Menurut alumni Pondok Pesantren (Ponpes) Abu Dzarrin itu, selain ancaman pelestarian kebun salak di desa tersebut, juga karena adanya pembebasan lahan untuk bisnis pengembang perumahan. Selama ini pengembang membeli kebun petani dan membunuh pohon salak.
Berdasar keterangan warga setempat, kekeringan kebun salak yang terjadi berawal dari adanya jaringan PDAM masuk desa. Sehingga, sumur warga yang menjadi mata air untuk kebutuhan rumah tangga, sejak masuk jaringan pipa PDAM, warga tak lagi melakukan normalisasi saluran air.

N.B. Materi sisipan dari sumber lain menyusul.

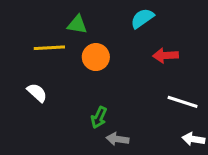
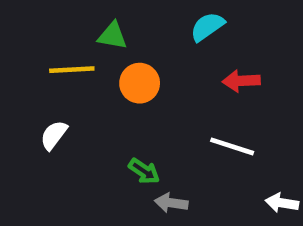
white semicircle: (37, 93) -> (54, 135), turned -95
white line: (183, 102) -> (232, 146), moved
green arrow: (99, 117) -> (144, 171), turned -80

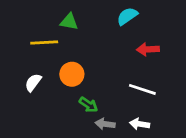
orange circle: (140, 83) -> (72, 74), moved
white arrow: (282, 203) -> (140, 124), moved

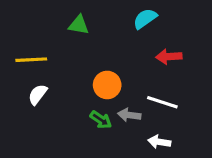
yellow line: (44, 42) -> (31, 60), moved
orange circle: (72, 74) -> (107, 85), moved
gray arrow: (105, 124) -> (129, 115), moved

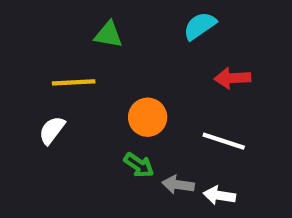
yellow line: (31, 60) -> (74, 82), moved
gray arrow: (129, 115) -> (178, 185), moved

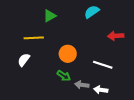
green triangle: (108, 35) -> (50, 16), turned -40
red arrow: (232, 78) -> (116, 36), moved

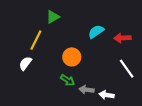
cyan semicircle: (92, 12) -> (96, 32), moved
yellow line: (34, 38) -> (36, 40), turned -60
white line: (103, 65) -> (127, 69), moved, turned 36

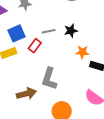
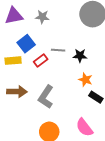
blue square: (17, 33) -> (26, 44), turned -30
brown arrow: (26, 94) -> (17, 92), moved

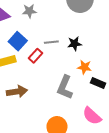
gray L-shape: (46, 97) -> (65, 87), moved

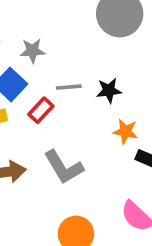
gray star: (29, 11) -> (32, 51), moved
gray L-shape: (65, 87) -> (64, 167), moved, turned -55

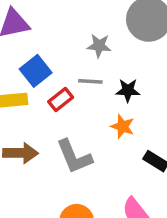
gray star: (32, 51) -> (99, 46), moved
orange star: (125, 131) -> (123, 126), moved

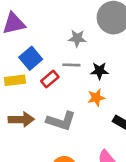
orange star: (123, 126) -> (96, 98), turned -30
gray L-shape: (74, 157) -> (61, 121), turned -48

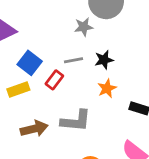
gray star: (77, 38) -> (84, 27), moved

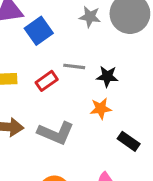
gray star: (84, 27) -> (90, 17), moved
blue square: (30, 63) -> (39, 31), moved

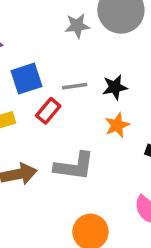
blue square: (39, 31) -> (27, 79), moved, turned 32

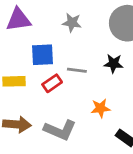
gray star: (77, 26) -> (72, 23), moved
black star: (115, 87) -> (113, 64), moved

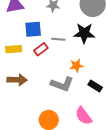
black star: (113, 64) -> (84, 33), size x1.5
gray L-shape: (60, 130) -> (62, 84), moved

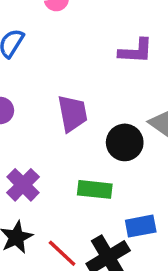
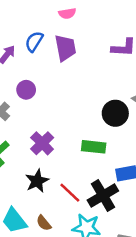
purple trapezoid: (72, 113) -> (65, 48), moved

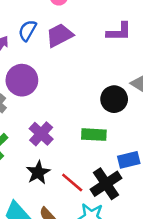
purple trapezoid: (65, 48) -> (60, 35), turned -104
purple circle: (26, 90) -> (22, 80), size x1.6

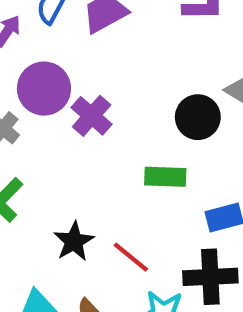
purple cross: (41, 134) -> (92, 116), moved
black cross: (106, 184) -> (210, 277), moved, turned 32

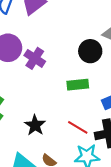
red line: (131, 257) -> (78, 127), moved

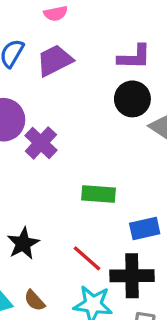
black circle: (90, 51) -> (132, 99), moved

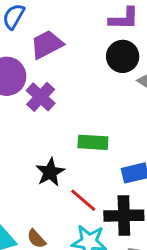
purple trapezoid: (55, 60) -> (47, 45), moved
black star: (23, 243) -> (50, 172), moved

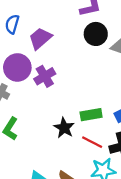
purple cross: (41, 97) -> (45, 76), turned 30
green rectangle: (93, 142) -> (91, 115), moved

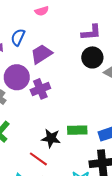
black star: (64, 128) -> (51, 138), turned -30
red line: (92, 142) -> (38, 159), moved

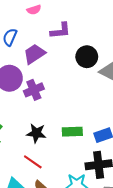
purple L-shape: (91, 32) -> (60, 31), moved
black star: (51, 138) -> (36, 133), moved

Juga tak ada lagi aliran air ke kebun dari wilayah hulu.
Padahal, sebelumnya petani salak setiap kemarau melakukan normalisasi sungai di sepanjang desa untuk mengairi kebun. ’’Jika generasi penerus tak lagi peduli pelestarian pohon salak, tak menutup kemungkinan salak di desa kami punah,’’ imbuh Ketua Kelompok Sadar Wisata (Pokdarwis) Desa Wedi M. Subkhan.
Karena saat ini salak wedi mengalami kekeringan, tentu agenda tahunan desa, yaitu sedekah salak yang digelar bertepatan peringatan haul tokoh desa yang menanam salak wedi pertama, berpotensi gagal digelar.
Karena perkembangan salak tak bisa maksimal, sehingga warga bakal tidak bisa menyumbangkan salaknya kepada panitia kegiatan yang dikemas pada festival itu kepada pengunjung.
Dia berharap ada sentuhan dari pemkab setempat agar kebun salak tetap lestari. Karena desa tersebut berpotensi menjadi desa wisata yang akan menunjang kesejahteraan warga.